== Work to be completed ==
State how many lines of the entries below hold the word "technika"; reply with nothing but the number.

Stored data
---
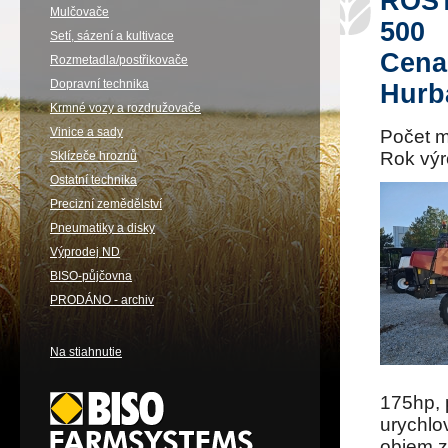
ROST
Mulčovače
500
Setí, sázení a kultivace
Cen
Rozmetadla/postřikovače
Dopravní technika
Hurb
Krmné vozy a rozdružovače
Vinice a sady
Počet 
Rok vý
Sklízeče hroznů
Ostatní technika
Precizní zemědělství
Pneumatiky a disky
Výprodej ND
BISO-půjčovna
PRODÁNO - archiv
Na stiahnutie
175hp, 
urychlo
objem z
---
== Response ==
2